First Commonwealth Financial Corp.: Steady Dividend Financial Play

| About: First Commonwealth (FCF)

Summary

First Commonwealth's Q2 managed the tough interest market far better than larger financial institutions.

The stock offers a nice 3% dividend and a rising long term stock price over the past few years.

With its small stature, it has been less affected by geopolitical events.

Expansion in the Ohio market represents a growth path for revenues and therefore the stock price.

A good quarter

I should have grabbed onto this stock 4 years ago and held onto it. First Commonwealth Corporation (NYSE:FCF) announced their Q2 results yesterday. In a time when big banks are getting pounded in interest based income, First Commonwealth produced a .06% increase in net interest income. I wouldn't call that massive growth, but it topples the declines being seen in large financial institutions like Bank of America (NYSE:BAC) or JPMorgan (NYSE:JPM).

I've written before about the solid, reliable dividend play that First Commonwealth offers. The latest earnings report continues to convey the safe nature of this investment. Because the small bank is far less exposed to international affairs than some of its larger counterparts, it seems more able to weather the storm brought upon financial institutions by the continually low interest rates they currently face. Furthermore, First Commonwealth increased non-interest based incomes by over 13% from the quarter prior.

The Future?

Slow but steady moves to expand are continuing with their announced purchase of assets in the Ohio Market. With the pending 13 additional branches, they will have the 3rd largest deposit market share in Canton, Ohio. This is a continuation of the banks moves into Ohio that started with acquisitions like their purchase of First Community Bank in Columbus. These Ohio moves offer growth opportunities for the bank as they intend to add more staff and capabilities in mortgaging, brokerage and commercial banking.

stock chart

(source:Nasdaq.com)

Looking at their financials, the bank has done well to improve earnings over the last few years. From 2011 to 2015, net income increased from $15 to $50 million. Equally encouraging is the increase from $0.15 to over $0.50 in earnings per share in that same time period. The first quarter of 2016 was a letdown in terms of keeping up with last year's trends. The 2 cent decline in diluted earnings year over year wasn't the worst seen in the financial sector.

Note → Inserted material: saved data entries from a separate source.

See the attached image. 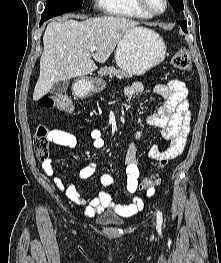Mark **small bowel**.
Instances as JSON below:
<instances>
[{
  "instance_id": "small-bowel-1",
  "label": "small bowel",
  "mask_w": 221,
  "mask_h": 263,
  "mask_svg": "<svg viewBox=\"0 0 221 263\" xmlns=\"http://www.w3.org/2000/svg\"><path fill=\"white\" fill-rule=\"evenodd\" d=\"M153 90L163 98V102L158 111L148 117L147 122L150 125L161 128L162 136L170 141V145L165 150H161L157 145H152L148 150V156L156 160L173 159L183 152L190 131L188 90L185 84L179 80H171L166 84H157ZM143 91L144 85L141 82H134L126 87L124 93L127 97H133L141 94ZM140 135L138 133L136 138L140 137ZM47 138L59 146L70 149L77 147L76 136L65 130L54 129L48 133ZM90 138L95 149H101L105 146V140L100 130H91ZM42 168L46 175L53 178L55 186L64 192L71 202L85 207V213L89 217H93L107 209L113 210L120 216H131L143 207L144 200L138 196H133L125 204L114 202L111 195L105 191H100L95 197H85L78 192L74 185H66L63 182L56 173L51 160H43ZM95 171L96 166L88 164L80 170L78 176L81 179H86L91 177ZM125 171V190L128 194L133 195L137 190L139 178L136 150L133 144H130L127 148ZM101 182L104 185H110L113 179L111 175L105 173L101 176ZM152 194L153 189H149L146 193L148 197Z\"/></svg>"
}]
</instances>
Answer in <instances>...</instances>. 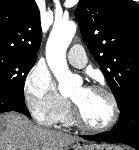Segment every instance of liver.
Segmentation results:
<instances>
[{"label":"liver","instance_id":"liver-1","mask_svg":"<svg viewBox=\"0 0 139 150\" xmlns=\"http://www.w3.org/2000/svg\"><path fill=\"white\" fill-rule=\"evenodd\" d=\"M76 140L69 134L33 125L18 113L0 115V150H64Z\"/></svg>","mask_w":139,"mask_h":150}]
</instances>
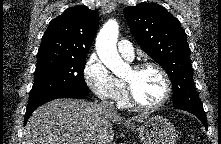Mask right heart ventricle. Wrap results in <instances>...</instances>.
<instances>
[{"label":"right heart ventricle","instance_id":"1","mask_svg":"<svg viewBox=\"0 0 221 144\" xmlns=\"http://www.w3.org/2000/svg\"><path fill=\"white\" fill-rule=\"evenodd\" d=\"M121 83L123 85V91H122L120 97L118 98V103L121 107H129L130 103L128 102V99H127V96H126L125 84L122 81H121Z\"/></svg>","mask_w":221,"mask_h":144}]
</instances>
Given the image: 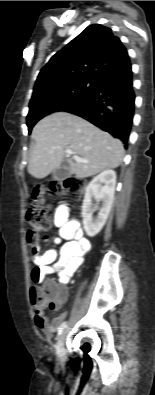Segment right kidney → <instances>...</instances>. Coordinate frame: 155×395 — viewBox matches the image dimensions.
Returning <instances> with one entry per match:
<instances>
[{"mask_svg": "<svg viewBox=\"0 0 155 395\" xmlns=\"http://www.w3.org/2000/svg\"><path fill=\"white\" fill-rule=\"evenodd\" d=\"M115 185V171L105 170L94 177L87 186L81 214L84 229L88 236L94 237L103 228L113 204ZM92 199L96 200L97 205L102 201V207L95 219L93 213L98 209V206H93Z\"/></svg>", "mask_w": 155, "mask_h": 395, "instance_id": "right-kidney-1", "label": "right kidney"}]
</instances>
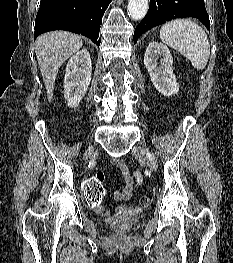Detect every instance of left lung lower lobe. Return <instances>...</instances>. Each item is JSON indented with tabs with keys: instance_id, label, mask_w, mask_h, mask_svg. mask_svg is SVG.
<instances>
[{
	"instance_id": "obj_1",
	"label": "left lung lower lobe",
	"mask_w": 233,
	"mask_h": 263,
	"mask_svg": "<svg viewBox=\"0 0 233 263\" xmlns=\"http://www.w3.org/2000/svg\"><path fill=\"white\" fill-rule=\"evenodd\" d=\"M186 17L199 19L210 30L204 0H150L146 16L135 29L134 43L147 30L171 19Z\"/></svg>"
}]
</instances>
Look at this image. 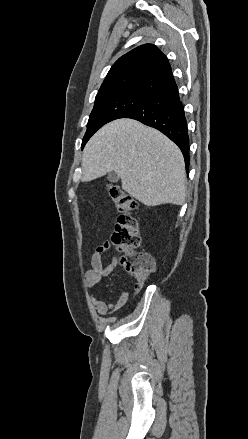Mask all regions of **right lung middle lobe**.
<instances>
[{
    "label": "right lung middle lobe",
    "mask_w": 248,
    "mask_h": 439,
    "mask_svg": "<svg viewBox=\"0 0 248 439\" xmlns=\"http://www.w3.org/2000/svg\"><path fill=\"white\" fill-rule=\"evenodd\" d=\"M148 97L146 94L137 92H117L96 98L94 108L87 123V131L82 140V148L90 137L104 124L120 118Z\"/></svg>",
    "instance_id": "obj_1"
}]
</instances>
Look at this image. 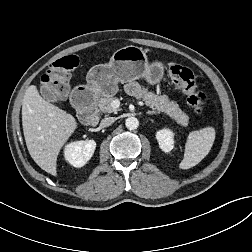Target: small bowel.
<instances>
[{"label":"small bowel","instance_id":"obj_1","mask_svg":"<svg viewBox=\"0 0 252 252\" xmlns=\"http://www.w3.org/2000/svg\"><path fill=\"white\" fill-rule=\"evenodd\" d=\"M129 89H130L131 91H136V90H137L136 86H134V85L130 86Z\"/></svg>","mask_w":252,"mask_h":252}]
</instances>
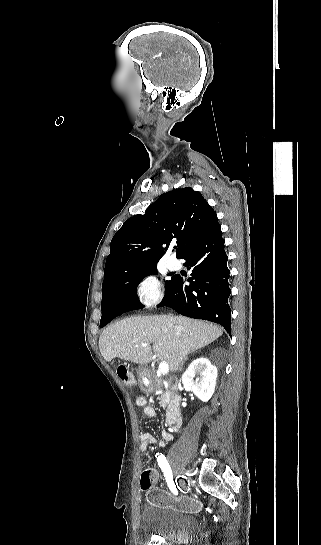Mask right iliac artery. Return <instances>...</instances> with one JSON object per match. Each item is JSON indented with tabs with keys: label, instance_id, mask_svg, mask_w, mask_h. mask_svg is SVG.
<instances>
[{
	"label": "right iliac artery",
	"instance_id": "1",
	"mask_svg": "<svg viewBox=\"0 0 321 545\" xmlns=\"http://www.w3.org/2000/svg\"><path fill=\"white\" fill-rule=\"evenodd\" d=\"M156 457H157L158 465H159V467L161 468V470L164 473V476L166 478V482H167L170 490L174 494H177L178 492H177L176 486H175L174 481H173L172 470H171L165 456L163 454H161V453H157Z\"/></svg>",
	"mask_w": 321,
	"mask_h": 545
}]
</instances>
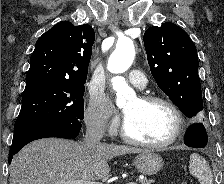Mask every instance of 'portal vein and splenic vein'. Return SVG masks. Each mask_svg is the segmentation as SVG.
Wrapping results in <instances>:
<instances>
[{
    "instance_id": "obj_1",
    "label": "portal vein and splenic vein",
    "mask_w": 224,
    "mask_h": 184,
    "mask_svg": "<svg viewBox=\"0 0 224 184\" xmlns=\"http://www.w3.org/2000/svg\"><path fill=\"white\" fill-rule=\"evenodd\" d=\"M57 184H99L97 182L85 181V180H75V181H64L58 182ZM126 184H136L135 182H128Z\"/></svg>"
}]
</instances>
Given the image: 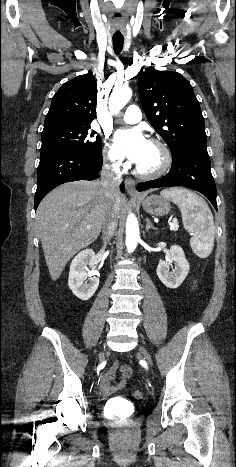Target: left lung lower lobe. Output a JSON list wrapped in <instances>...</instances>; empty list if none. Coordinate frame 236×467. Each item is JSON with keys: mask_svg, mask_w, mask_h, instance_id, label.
<instances>
[{"mask_svg": "<svg viewBox=\"0 0 236 467\" xmlns=\"http://www.w3.org/2000/svg\"><path fill=\"white\" fill-rule=\"evenodd\" d=\"M171 186H184L199 191L217 210L216 186L211 174L206 142H195L185 146L180 154L173 158L171 170L166 176L139 183L137 190Z\"/></svg>", "mask_w": 236, "mask_h": 467, "instance_id": "1", "label": "left lung lower lobe"}]
</instances>
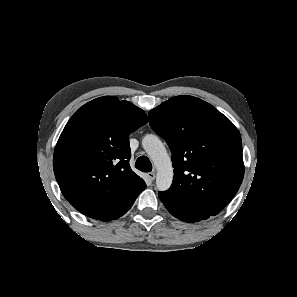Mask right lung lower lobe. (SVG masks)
<instances>
[{"label": "right lung lower lobe", "mask_w": 297, "mask_h": 297, "mask_svg": "<svg viewBox=\"0 0 297 297\" xmlns=\"http://www.w3.org/2000/svg\"><path fill=\"white\" fill-rule=\"evenodd\" d=\"M144 190V189H143ZM139 194H137V195H135L131 200H130V202L129 203H127L126 204V206L112 219V220H114V219H117V218H119V217H121L122 215H124L130 208H131V206L133 205V203H134V201H135V199L137 198V196H138Z\"/></svg>", "instance_id": "1"}]
</instances>
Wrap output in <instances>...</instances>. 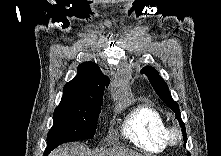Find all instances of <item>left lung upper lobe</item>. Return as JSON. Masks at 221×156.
I'll return each mask as SVG.
<instances>
[{
	"mask_svg": "<svg viewBox=\"0 0 221 156\" xmlns=\"http://www.w3.org/2000/svg\"><path fill=\"white\" fill-rule=\"evenodd\" d=\"M142 71L147 75L152 87L154 88L158 96L170 109H172L176 113L177 118H180L181 115L179 106L172 99L169 88L163 78L158 74V71L151 66L144 67Z\"/></svg>",
	"mask_w": 221,
	"mask_h": 156,
	"instance_id": "left-lung-upper-lobe-1",
	"label": "left lung upper lobe"
}]
</instances>
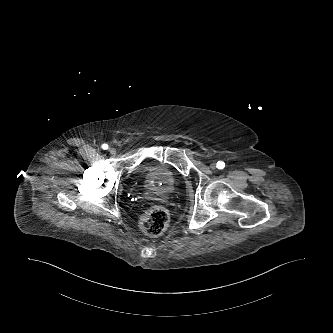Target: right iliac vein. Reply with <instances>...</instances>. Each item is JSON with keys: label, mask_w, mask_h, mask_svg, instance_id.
<instances>
[{"label": "right iliac vein", "mask_w": 333, "mask_h": 333, "mask_svg": "<svg viewBox=\"0 0 333 333\" xmlns=\"http://www.w3.org/2000/svg\"><path fill=\"white\" fill-rule=\"evenodd\" d=\"M109 152H110L111 154H114V153L116 152V149L113 148V147H110V148H109Z\"/></svg>", "instance_id": "right-iliac-vein-1"}]
</instances>
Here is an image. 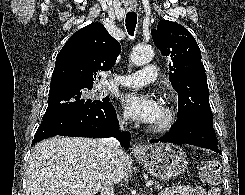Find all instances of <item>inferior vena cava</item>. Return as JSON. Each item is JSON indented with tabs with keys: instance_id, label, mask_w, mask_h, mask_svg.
<instances>
[{
	"instance_id": "602c4592",
	"label": "inferior vena cava",
	"mask_w": 245,
	"mask_h": 195,
	"mask_svg": "<svg viewBox=\"0 0 245 195\" xmlns=\"http://www.w3.org/2000/svg\"><path fill=\"white\" fill-rule=\"evenodd\" d=\"M125 121L120 123V129L123 130V125ZM103 145L106 148V162L107 166V175H104L101 182V195H114V183L109 177V172L111 171V164L114 160L115 154L120 150L119 142L115 138H105L102 140Z\"/></svg>"
}]
</instances>
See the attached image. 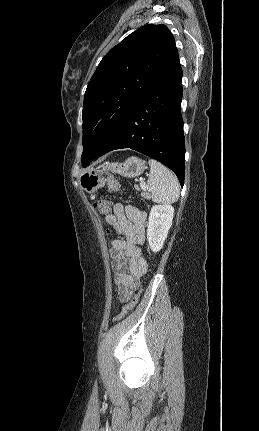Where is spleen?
<instances>
[{
  "instance_id": "spleen-1",
  "label": "spleen",
  "mask_w": 259,
  "mask_h": 431,
  "mask_svg": "<svg viewBox=\"0 0 259 431\" xmlns=\"http://www.w3.org/2000/svg\"><path fill=\"white\" fill-rule=\"evenodd\" d=\"M148 187L156 203L172 204L179 199L180 187L176 176L160 162L149 159Z\"/></svg>"
}]
</instances>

The bank's 2Q results also missed last years. With a 6.67% dip, there is obviously room for improvement. That being said, I still like the strong position of the bank. Their balance sheet is strong, and they're making moves in cutting expenses, while also expanding their business in Ohio. What makes the bank attractive is the solid stock performance and the consistent 3% dividend.

Disclosure: I/we have no positions in any stocks mentioned, and no plans to initiate any positions within the next 72 hours.

I wrote this article myself, and it expresses my own opinions. I am not receiving compensation for it (other than from Seeking Alpha). I have no business relationship with any company whose stock is mentioned in this article.